可和慕这个人一点儿也不收敛,他就好像料定自己不会拒绝一样,屡次三番地对他得寸进尺,让闻人声很是不知所措。
眼下这一幕要是让一衿香看到了,估计能气得直接把这屋子给掀飞过去。
这思考的空档里,和慕已经解开闻人声脖颈处的盘口,往他藕白的颈线上落了好几个吻痕。
闻人声被他咬得有点痒,忍不住伸手推了推和慕的脸。
他话语里掺了点埋怨的意味:“我没有允许哥哥对我这样。”
而且这才刚从地府回来呢,他应该要先和师父请早,然后把这两天落下的修行给补上,怎么能被关在房门里做这样的事情?
和慕“嗯”了一声,果然不亲了,只是手还没有安分,指稍撇开了一点闻人声肩膀处的衣服,刚好露出后颈侧那块带着淡痣的皮肤。
“千相留下的幻术印记,”和慕拿指腹轻磨了磨这里,“还没消掉呢。”
“……印记?”
闻人声被他摸得眼底都起了雾,连思考的余地都没有,只能笨拙地重复和慕的话。
“嗯,”和慕说,“你后颈这里有一点痣,其实你十五岁那年,我就发现了。”
他说话的语速很慢,听不出来什么情绪,指稍的动作也极为轻柔,但足以让闻人声浑身都紧绷起来了。

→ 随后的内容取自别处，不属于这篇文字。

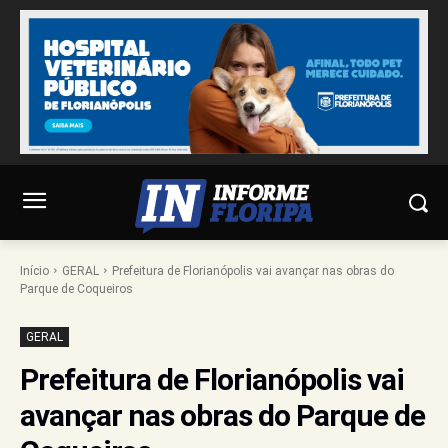
Início
GERAL
Prefeitura de Florianópolis vai avançar nas obras do
Parque de Coqueiros
GERAL
Prefeitura de Florianópolis vai
avançar nas obras do Parque de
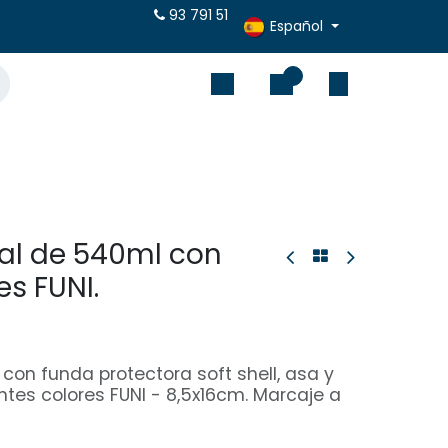
puestos online
93 791 51
Español
0
tal de 540ml con
es FUNI.
 con funda protectora soft shell, asa y
ntes colores FUNI - 8,5x16cm. Marcaje a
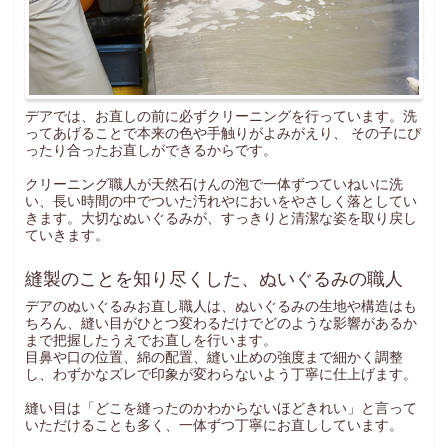
デアでは、お直しの前に必ずクリーニングを行っています。洗
ってあげることで本来の色や手触りがよみがえり、 その子にぴ
ったり合ったお直しができるからです。
クリーニング職人が天然石けんの泡で一体ずつていねいに洗
い、長い時間の中でついた汚れやにおいをやさしく落としてい
きます。大切なぬいぐるみが、すっきりと清潔な姿を取り戻し
ていきます。
縫製のことを知り尽くした、ぬいぐるみの職人
デアのぬいぐるみお直し職人は、ぬいぐるみの生地や構造はも
ちろん、縫い目がひとつ変わるだけでどのような影響があるか
まで把握したうえでお直しを行います。
目鼻や口の位置、綿の配置、縫い止めの強度まで細かく調整
し、わずかなズレで印象が変わらないよう丁寧に仕上げます。
縫い目は「どこを縫ったのかわからないほどきれい」と言って
いただけることも多く、一体ずつ丁寧にお直ししています。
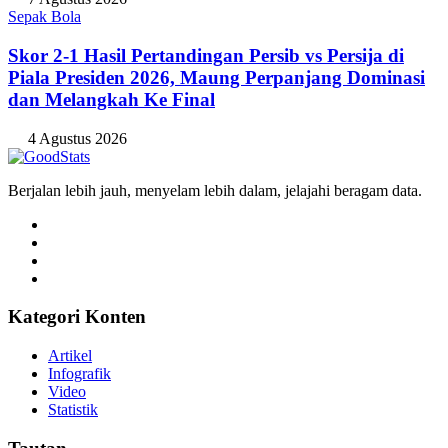
Sepak Bola
Skor 2-1 Hasil Pertandingan Persib vs Persija di
Piala Presiden 2026, Maung Perpanjang Dominasi
dan Melangkah Ke Final
4 Agustus 2026
Berjalan lebih jauh, menyelam lebih dalam, jelajahi beragam data.
Kategori Konten
Artikel
Infografik
Video
Statistik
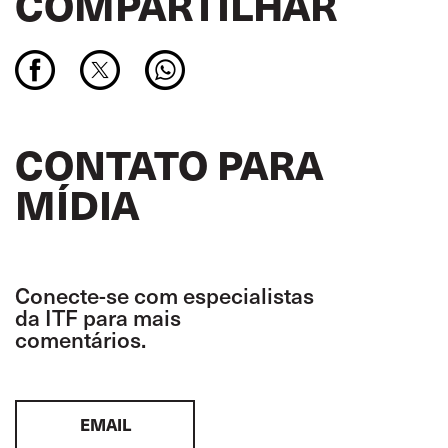
COMPARTILHAR
CONTATO PARA
MÍDIA
Conecte-se com especialistas
da ITF para mais
comentários.
EMAIL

他用尽浑身解数,才没叫自己的尾巴翘起来乱蹭,只是身体细微的战栗克制不住,可怜兮兮地坐在和慕身上发抖。
和慕把他抱紧了点儿,笑他:“这么敏感啊。”
“胡说八道!”闻人声羞恼道,“而、而且,被这样摸肯定会有反应啊,你怎么不说你、你耍流氓……”
“什么耍流氓啊?”和慕不承认,“你小时候我就这样亲你,我还抱着你睡呢,现在长大了,就叫耍流氓啦?”
闻人声红着脸反驳:“那根本就不一样,那个时候我还小呢。”
“哪儿不一样?”
一边说着,和慕就伸手探进闻人声的衣下,分外缱绻地勾勒一下闻人声的腰线。
“总不能是因为你变敏感了……就说我耍流氓吧?”
这回闻人声终于没忍住,轻轻地呻吟了起来。
不光是没忍住,一直安安分分躺着的绒尾也无法自控地往上抬起,欢快地在和慕身上扫来扫去。
“……”
听到这声音,和慕顿了半秒,当即翻了个身把闻人声推到了床上。
“诶!”
闻人声猝不及防摔到被褥上,还没来得及反应,两只手腕就被抓到一起压去了床头。
抬眼一瞧,和慕的眼神泛动着暗光,简直是想生吃了他。
“啊,不是……”闻人声连忙蜷起腿,“你干嘛,你别乱来啊哥哥,我、我们才刚从地府回来!我还待在师父的宫殿里呢……你要干什么!”
和慕才不管他,他抬腿顶开闻人声的膝盖,手掌稍稍收了点力气,把闻人声死死压制在了床上。
“我还想问你呢,”和慕说,“你拿尾巴扫我干什么?”
闻人声欲哭无泪:“我不是故意的,我……你突然摸我,我就这样了,我控制不住的……”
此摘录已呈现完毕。